Many years ago, I referred to the dowel as oukhlavoo for lack of a better word and I was raked over the coals by someone. Please spare me your vitriolic conviction this time around.
Picture an Armenian community in Highland Park, Del Ray, Detroit, or Pontiac, a long time ago. School was out for summer vacation. You just had lunch and were anxious to get back outside to play, roll the bat, hopscotch, or, in the evening, play hide and go seek with your friends.
Your non-Armenian friends too ran outside, munching on store-bought oatmeal cookies. Your prized snack was a freshly baked cheese boereg thanks to your dan degeen, stay-at-home mother.
Mom was generous and allowed you to share some of her baked goods with your odar friends. She knew how to be looked upon favorably. Our neighbors transplanted from the South taught mom how to make flaky crusts for cherry and apple pies. Our backyard contained the bounty of a huge sour cherry and apple tree. The plum and peach trees became canned fruit, but mom turned out multiple pies at one time for her family of six.
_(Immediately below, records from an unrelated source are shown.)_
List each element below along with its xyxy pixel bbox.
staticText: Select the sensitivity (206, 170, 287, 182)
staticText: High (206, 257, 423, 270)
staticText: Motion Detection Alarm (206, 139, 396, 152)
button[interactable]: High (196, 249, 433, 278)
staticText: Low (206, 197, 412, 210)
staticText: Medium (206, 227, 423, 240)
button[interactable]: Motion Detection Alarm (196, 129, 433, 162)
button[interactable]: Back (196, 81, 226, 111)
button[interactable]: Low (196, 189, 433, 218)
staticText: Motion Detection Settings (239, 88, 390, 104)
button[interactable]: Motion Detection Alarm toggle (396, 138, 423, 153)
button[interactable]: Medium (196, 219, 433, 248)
Dad was partial to apple and cherry pies.
Were you the envy of the neighborhood? It all depends on your frame of reference, because when you traded with your friends that oatmeal cookie tasted good too. Looking back at those glorious days of youth, you grin and are thankful for your old-country-born Armenian mother spending long hours in the family kitchen accomplishing her weekly dedication to the fine art of perfecting the baking of Armenian pastries.
Mom rose early, organizing the necessary ingredients such as flour, yeast, melted butter, eggs, and evaporated milk, mixing then kneading the dough mass vigorously by hand, then allowing it to rise before separating the soft dough into perfectly shaped balls—being sure each was of equal proportion—then covering them and allowing them to rest.
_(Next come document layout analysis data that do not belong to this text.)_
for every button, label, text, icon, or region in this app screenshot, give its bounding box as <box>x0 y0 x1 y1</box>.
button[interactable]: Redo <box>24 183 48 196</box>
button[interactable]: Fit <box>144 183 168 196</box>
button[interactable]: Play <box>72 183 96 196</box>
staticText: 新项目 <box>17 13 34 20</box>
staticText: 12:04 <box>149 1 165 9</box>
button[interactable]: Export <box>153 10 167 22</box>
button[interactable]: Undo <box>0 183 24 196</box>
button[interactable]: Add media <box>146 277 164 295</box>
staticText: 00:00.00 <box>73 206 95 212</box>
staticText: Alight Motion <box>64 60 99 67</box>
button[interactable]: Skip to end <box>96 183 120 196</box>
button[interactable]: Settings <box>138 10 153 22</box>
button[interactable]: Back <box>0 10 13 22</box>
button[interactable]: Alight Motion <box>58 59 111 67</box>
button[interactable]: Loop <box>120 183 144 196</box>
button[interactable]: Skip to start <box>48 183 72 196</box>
Mom’s usual attire was a flowered cotton housedress covered with an apron, her feet shod in sensible shoes.
When mother baked, she would send bourma or katah to our delighted neighbors. She also taught them how to make her buttery, fluffy rice pilaf.
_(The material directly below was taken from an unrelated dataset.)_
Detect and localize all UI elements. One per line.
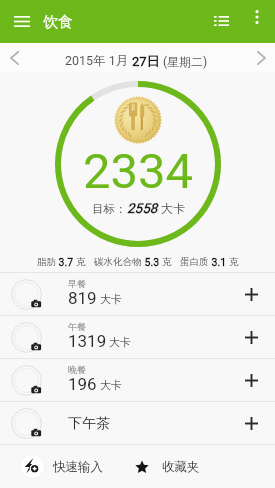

The neighbors became curious when they saw my father picking wild grape leaves in June—until mom explained how she used the leaves, which she stuffed and rolled with lemony rice and onion filling. Neighbors learned and shared with each other.
As important as the assembled ingredients were, the baking could not go on without the star of the show, the all-important long dowel called the oukhlavoo. It was indispensable. Mom wielded the dowel with self-assuredness. She and it became one. No telling how many pastries that dowel turned out.
When the dough balls had risen sufficiently, she used the dowel to roll out the dough for Armenian food staples.
I’d watch in amazement as the dough developed into an ever-expanding, perfect circle. The warm butter was ladled onto the dough surface, being sure every inch was covered. She then began rolling the dough up from one edge to the other by hand until it was a long rope-like shape. She would hold each end as she carefully bounced it on the table, then placing it on the counter, covered to rest until all of the balls met the same fate. Lastly, they were cut in half, formed into a circle, egg washed, sprinkled with sesame and/or sev gundeegs, placed on baking sheets and in the oven to bake. The wonderful aroma filled the house.
Mom would take a breather long enough to say, “Ouf, hokees yelev, krdeenk guh tapem” (My very soul was challenged, I am perspiring).
The all-day process resulted in individual boeregs, or at least 12 katahs, or a tray of boereg—the product of her devotion to her family and heritage.
Little did we realize as carefree children all the steps involved in making Armenian pantry staples. How easy it was to just grab one from her stash. The sweet memories of childhood can never be erased or forgotten. The connection to the Survivor Generation has more meaning than even words can convey. How fortunate we were.